The goal here is an exact copy of the entries below, without their pictures.

** Opening Data listing block **

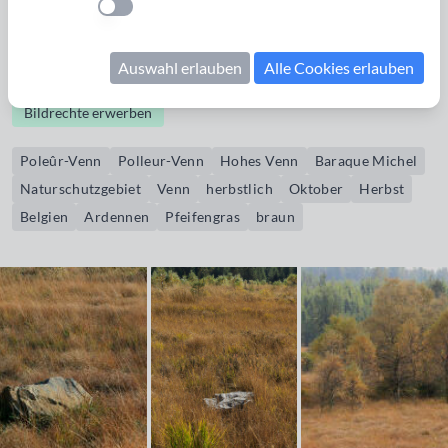
eine massive Aufforstung mit Fichten. Inzwischen wird ein
Einstellung anwenden
zunehmend größerer Bereich dem Naturschutz, dem
Wasser- und Bodenschutz und auch der Erholung gewidmet.
Auswahl erlauben
Alle Cookies erlauben
Bildrechte erwerben
Poleûr-Venn
Polleur-Venn
Hohes Venn
Baraque Michel
Naturschutzgebiet
Venn
herbstlich
Oktober
Herbst
Belgien
Ardennen
Pfeifengras
braun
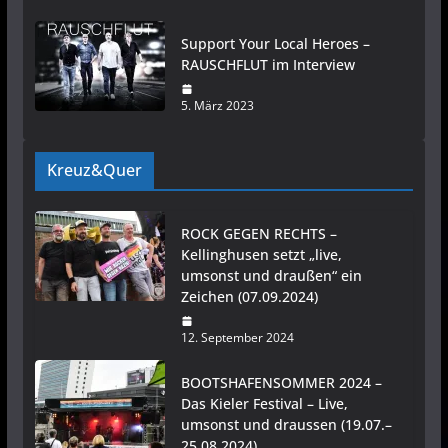
Support Your Local Heroes –
RAUSCHFLUT im Interview
5. März 2023
Kreuz&Quer
ROCK GEGEN RECHTS –
Kellinghusen setzt „live,
umsonst und draußen“ ein
Zeichen (07.09.2024)
12. September 2024
BOOTSHAFENSOMMER 2024 –
Das Kieler Festival – Live,
umsonst und draussen (19.07.–
25.08.2024)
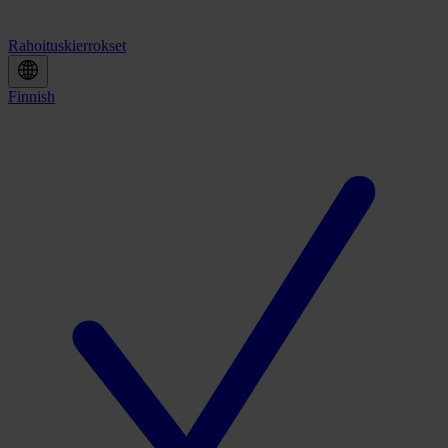
Rahoituskierrokset
Finnish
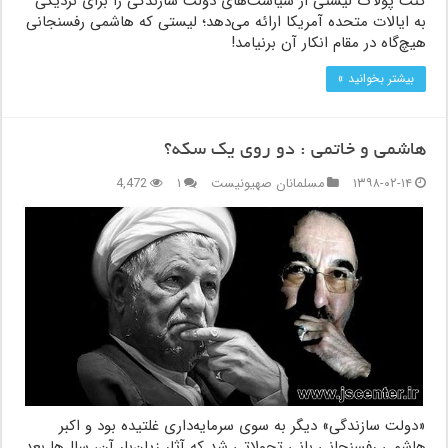
کنت پولاک لیستی از سیاست‌های دولت سازندگی را برای نزدیکی
به ایالات متحده آمریکا ارائه می‌دهد؛ لیستی که هاشمی رفسنجانی
هیچ‌گاه در مقام انکار آن برنیامد!
بیشتر بخوانید »
هاشمی و خاتمی : دو روی یک سکه؟
۱۳۹۸-۰۲-۱۴
مسلمانان صهیونیست
۱
4,472
«دولت سازندگی» دیگر به سوی سرمایه‌داری غلتیده بود و اکبر
هاشمی رفسنجانی بانی تحولاتی شد که آثار زیان‌بار آن، سال‌ها بعد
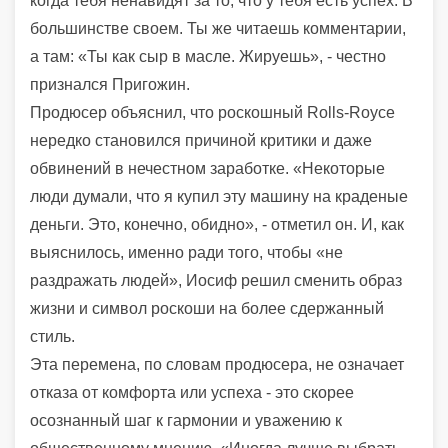
когда тебя ненавидят за то, что у тебя есть успех. В
большинстве своем. Ты же читаешь комментарии,
а там: «Ты как сыр в масле. Жируешь», - честно
признался Пригожин.
Продюсер объяснил, что роскошный Rolls-Royce
нередко становился причиной критики и даже
обвинений в нечестном заработке. «Некоторые
люди думали, что я купил эту машину на краденые
деньги. Это, конечно, обидно», - отметил он. И, как
выяснилось, именно ради того, чтобы «не
раздражать людей», Иосиф решил сменить образ
жизни и символ роскоши на более сдержанный
стиль.
Эта перемена, по словам продюсера, не означает
отказа от комфорта или успеха - это скорее
осознанный шаг к гармонии и уважению к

** Closing Data listing block **

#### [Solution for this problem]
eine massive Aufforstung mit Fichten. Inzwischen wird ein
Einstellung anwenden
zunehmend größerer Bereich dem Naturschutz, dem
Wasser- und Bodenschutz und auch der Erholung gewidmet.
Auswahl erlauben
Alle Cookies erlauben
Bildrechte erwerben
Poleûr-Venn
Polleur-Venn
Hohes Venn
Baraque Michel
Naturschutzgebiet
Venn
herbstlich
Oktober
Herbst
Belgien
Ardennen
Pfeifengras
braun
Support Your Local Heroes –
RAUSCHFLUT im Interview
5. März 2023
Kreuz&Quer
ROCK GEGEN RECHTS –
Kellinghusen setzt „live,
umsonst und draußen“ ein
Zeichen (07.09.2024)
12. September 2024
BOOTSHAFENSOMMER 2024 –
Das Kieler Festival – Live,
umsonst und draussen (19.07.–
25.08.2024)
Rahoituskierrokset
Finnish
کنت پولاک لیستی از سیاست‌های دولت سازندگی را برای نزدیکی
به ایالات متحده آمریکا ارائه می‌دهد؛ لیستی که هاشمی رفسنجانی
هیچ‌گاه در مقام انکار آن برنیامد!
بیشتر بخوانید »
هاشمی و خاتمی : دو روی یک سکه؟
۱۳۹۸-۰۲-۱۴
مسلمانان صهیونیست
۱
4,472
«دولت سازندگی» دیگر به سوی سرمایه‌داری غلتیده بود و اکبر
هاشمی رفسنجانی بانی تحولاتی شد که آثار زیان‌بار آن، سال‌ها بعد
когда тебя ненавидят за то, что у тебя есть успех. В
большинстве своем. Ты же читаешь комментарии,
а там: «Ты как сыр в масле. Жируешь», - честно
признался Пригожин.
Продюсер объяснил, что роскошный Rolls-Royce
нередко становился причиной критики и даже
обвинений в нечестном заработке. «Некоторые
люди думали, что я купил эту машину на краденые
деньги. Это, конечно, обидно», - отметил он. И, как
выяснилось, именно ради того, чтобы «не
раздражать людей», Иосиф решил сменить образ
жизни и символ роскоши на более сдержанный
стиль.
Эта перемена, по словам продюсера, не означает
отказа от комфорта или успеха - это скорее
осознанный шаг к гармонии и уважению к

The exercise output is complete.